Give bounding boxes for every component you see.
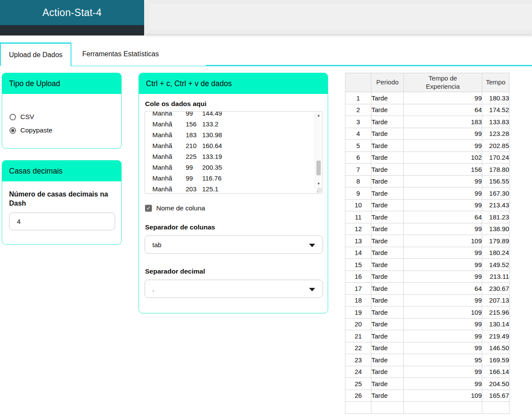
table-row: 22Tarde99146.50 [345,342,509,354]
table-row: 7Tarde156178.80 [345,164,509,176]
table-row: 3Tarde183133.83 [345,116,509,128]
table-row: 12Tarde99138.90 [345,223,509,235]
table-row: 1Tarde99180.33 [345,92,509,104]
app-title: Action-Stat-4 [42,7,102,19]
upload-type-options: CSV Copypaste [2,94,121,135]
decimal-separator-label: Separador decimal [145,268,328,276]
paste-card-header: Ctrl + c, Ctrl + v de dados [139,73,328,94]
column-name-checkbox-label: Nome de coluna [156,204,205,212]
paste-textarea-content: Manhã99144.49Manhã156133.2Manhã183130.98… [152,111,315,194]
radio-copypaste-icon[interactable] [10,127,16,134]
table-row: 13Tarde109179.89 [345,235,509,247]
table-row: 26Tarde109165.67 [345,390,509,402]
paste-textarea-label: Cole os dados aqui [145,100,328,108]
paste-card-title: Ctrl + c, Ctrl + v de dados [146,79,232,88]
paste-card: Ctrl + c, Ctrl + v de dados Cole os dado… [139,73,328,313]
table-row: 18Tarde99207.13 [345,294,509,306]
table-row: 14Tarde99180.24 [345,247,509,259]
column-header-index [345,73,371,92]
upload-type-card: Tipo de Upload CSV Copypaste [2,73,122,148]
tab-upload-label: Upload de Dados [9,51,63,59]
table-row: 21Tarde99219.49 [345,330,509,342]
column-separator-value: tab [152,241,161,248]
textarea-line: Manhã99116.76 [152,173,315,184]
table-row: 5Tarde99202.85 [345,140,509,152]
radio-option-copypaste[interactable]: Copypaste [10,126,121,135]
textarea-scrollbar[interactable]: ▲ ▼ [315,112,322,187]
table-row: 4Tarde99123.28 [345,128,509,140]
data-table: Periodo Tempo de Experiencia Tempo 1Tard… [345,73,509,414]
textarea-resize-grip-icon[interactable] [317,188,322,193]
table-row: 23Tarde95169.59 [345,354,509,366]
column-header-tempo: Tempo [482,73,509,92]
table-row: 17Tarde64230.67 [345,283,509,295]
decimal-separator-value: . [152,285,154,293]
scrollbar-thumb[interactable] [316,161,321,175]
table-row: 19Tarde109215.96 [345,306,509,319]
radio-copypaste-label: Copypaste [20,126,52,134]
textarea-line: Manhã183130.98 [152,129,315,140]
radio-csv-icon[interactable] [10,114,16,120]
paste-textarea[interactable]: Manhã99144.49Manhã156133.2Manhã183130.98… [145,111,323,194]
table-row: 10Tarde99213.43 [345,199,509,211]
upload-type-card-header: Tipo de Upload [2,73,121,94]
upload-type-card-title: Tipo de Upload [9,79,60,88]
table-row: 6Tarde102170.24 [345,152,509,164]
decimals-card: Casas decimais Número de casas decimais … [2,160,122,245]
decimals-input[interactable]: 4 [9,213,115,230]
decimals-input-label: Número de casas decimais na Dash [9,190,114,208]
tab-ferramentas-label: Ferramentas Estatísticas [82,50,159,58]
textarea-line: Manhã203125.1 [152,184,315,194]
app-header: Action-Stat-4 [0,0,144,25]
tab-ferramentas-estatisticas[interactable]: Ferramentas Estatísticas [71,42,206,66]
tab-upload-de-dados[interactable]: Upload de Dados [0,42,71,66]
table-row: 11Tarde64181.23 [345,211,509,223]
header-gray-panel [145,0,532,34]
textarea-line: Manhã99200.35 [152,162,315,173]
decimals-card-header: Casas decimais [2,161,121,181]
table-row: 9Tarde99167.30 [345,187,509,200]
table-row: 25Tarde99204.50 [345,378,509,390]
textarea-line: Manhã210160.64 [152,140,315,151]
column-separator-select[interactable]: tab [145,235,323,254]
table-row: 15Tarde99149.52 [345,259,509,271]
data-table-header: Periodo Tempo de Experiencia Tempo [345,73,509,92]
column-name-checkbox-row[interactable]: ✓ Nome de coluna [145,204,328,213]
table-row: 16Tarde99213.11 [345,271,509,283]
radio-option-csv[interactable]: CSV [10,112,121,122]
scrollbar-up-icon[interactable]: ▲ [315,112,322,119]
app-window: Action-Stat-4 Upload de Dados Ferramenta… [0,0,532,416]
table-row: 8Tarde99156.55 [345,175,509,187]
scrollbar-down-icon[interactable]: ▼ [315,181,322,187]
textarea-line: Manhã156133.2 [152,119,315,129]
radio-csv-label: CSV [20,113,34,121]
checkbox-checked-icon[interactable]: ✓ [145,205,152,212]
column-header-tempo-experiencia: Tempo de Experiencia [404,73,482,92]
decimals-input-value: 4 [17,218,21,226]
table-row: 20Tarde99130.14 [345,318,509,330]
table-row-partial [345,402,509,414]
chevron-down-icon [309,288,315,291]
table-row: 24Tarde99166.14 [345,366,509,378]
table-row: 2Tarde64174.52 [345,104,509,116]
decimal-separator-select[interactable]: . [145,280,323,298]
chevron-down-icon [309,244,315,247]
header-dark-strip [0,25,144,35]
decimals-card-title: Casas decimais [9,167,63,176]
column-header-periodo: Periodo [371,73,404,92]
column-separator-label: Separador de colunas [145,223,328,232]
header-gray-panel-inner [149,3,532,30]
textarea-line: Manhã99144.49 [152,111,315,119]
textarea-line: Manhã225133.19 [152,151,315,162]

========

■ Requirement ■
Go through the entries above and count the lines with the word "Action", then give only that number.

■ Exercise result ■
3